YOUR OBJECTIVE
Output exactly the lines below, starting with the line that has "başınıza üstleniyorsunuz. Yazılan" and going on through the line that has "Ahmet Çelik Samsun'a Atandı", both included, and no other lines.

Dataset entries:
*** Begin section ***

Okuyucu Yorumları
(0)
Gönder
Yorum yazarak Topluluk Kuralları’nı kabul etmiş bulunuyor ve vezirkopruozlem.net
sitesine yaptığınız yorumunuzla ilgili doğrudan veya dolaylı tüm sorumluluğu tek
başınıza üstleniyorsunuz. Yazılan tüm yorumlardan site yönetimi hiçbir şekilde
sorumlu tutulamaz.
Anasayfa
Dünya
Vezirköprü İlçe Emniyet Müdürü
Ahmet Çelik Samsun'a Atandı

*** End section ***
*** Begin section ***

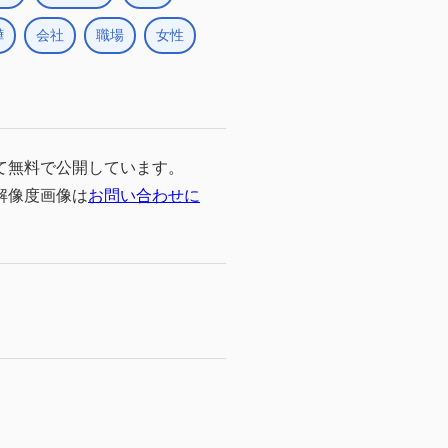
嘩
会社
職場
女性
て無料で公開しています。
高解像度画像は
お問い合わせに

*** End section ***

TASK RESPONSE
başınıza üstleniyorsunuz. Yazılan tüm yorumlardan site yönetimi hiçbir şekilde
sorumlu tutulamaz.
Anasayfa
Dünya
Vezirköprü İlçe Emniyet Müdürü
Ahmet Çelik Samsun'a Atandı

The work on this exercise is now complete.